D’après Larédac’ à 16h00 le 15 Octobre 2013

Le journal le Figaro a pu se procurer les conclusions du procureur général de la cour d’appel de Paris au sujet de l’affaire « Baby-Loup », affaire qui pour rappel avait vu la soeur avoir gain de cause, en effet la cour de cassation avait annulé, en mars dernier, le licenciement de cette jeune femme par la crèche laïque de Chanteloups-les-Vignes en décembre 1991 car elle portait le voile. 

C’est donc François Falletti qui a remis ses conclusions dans l’affaire Baby-Loup plaidant avec force pour la laïcité, certainement pris dans « l’effet de mode » et le matraquage médiatique ainsi que politique de la laïcité. Ce faisant il s’oppose à la cour de Cassation ce qui serait un fait très rare. L’affaire revient donc devant la cour ce jeudi 17 Octobre.

Dans 21 pages, selon le Figaro, le magistrat écrit: «il est essentiel de souligner que la liberté de conscience et de religion ne protège pas n’importe quel comportement, pour peu qu’il soit motivé par des considérations d’ordre religieux ou philosophoque (…). S’agissant du port du voile, il convient en effet de rappeler ici que les théologiens de l’islam sont divisés sur la question de savoir s’il s’agit d’une prescription religieuse ou d’une pratique individuelle laissée à la libre appréciation des croyants. En cette matière, il n’est donc pas de consensus».

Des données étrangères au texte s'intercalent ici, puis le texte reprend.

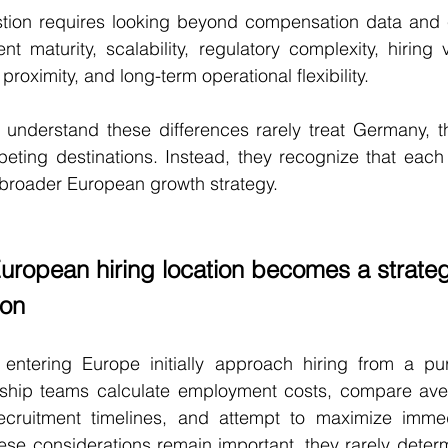
tion requires looking beyond compensation data and c
nt maturity, scalability, regulatory complexity, hiring ve
roximity, and long-term operational flexibility.
understand these differences rarely treat Germany, th
ting destinations. Instead, they recognize that each 
 a broader European growth strategy.
European hiring location becomes a strateg
ion
entering Europe initially approach hiring from a pure
rship teams calculate employment costs, compare ave
recruitment timelines, and attempt to maximize immed
ese considerations remain important, they rarely deter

Le procureur général va encore plus loin: pour lui, le métier d’assistante maternelle est particulièrement incompatible avec la mise en avant d’un signe extérieur d’appartenance religieuse. «Le public accueilli par la crèche Baby Loup est constitué d’enfants, âges de 2 mois à 3 ans (…). 

Il apparaît ainsi que le public pris en charge en l’espèce est constitué d’enfants particulièrement influençables non seulement parce qu’ils sont en bas âge mais aussi parce qu’ils appartiennent à des familles socialement très fragiles ce qui les rend encore plus réceptifs au «modèle» que leur donnent les personnes de ce lieu de stabilité sociale et affective qu’est une crèche».

François Falleti invoque le problème de la montée des communautarismes pour justifier sa décision. «Il apparaît donc que la volonté affichée de l’association Baby Loup d’appliquer dans le cadre de ses activités le principe de neutralité religieuse correspond à une préoccupation actuelle et largement répandue dans la société française. 

Elle répond aussi à une attente forte de parents de jeunes enfants confrontés au développement des communautarismes qu’ils n’entendent pas se voir imposer au nom de leur propre liberté de conscience», écrit-il.

Page 19, le procureur général note encore: «il apparaît que l’interdiction du port du voile islamique faite à ses salariées par l’association Baby Loup est justifiée par la nature de son activité et du public pris en charge».

Fait rarissime, le procureur général contredit donc la Cour de cassation, qui, avait elle, donné raison à la salariée voilée. L’audience de jeudi réunira le sommet de la hiérarchie judiciaire.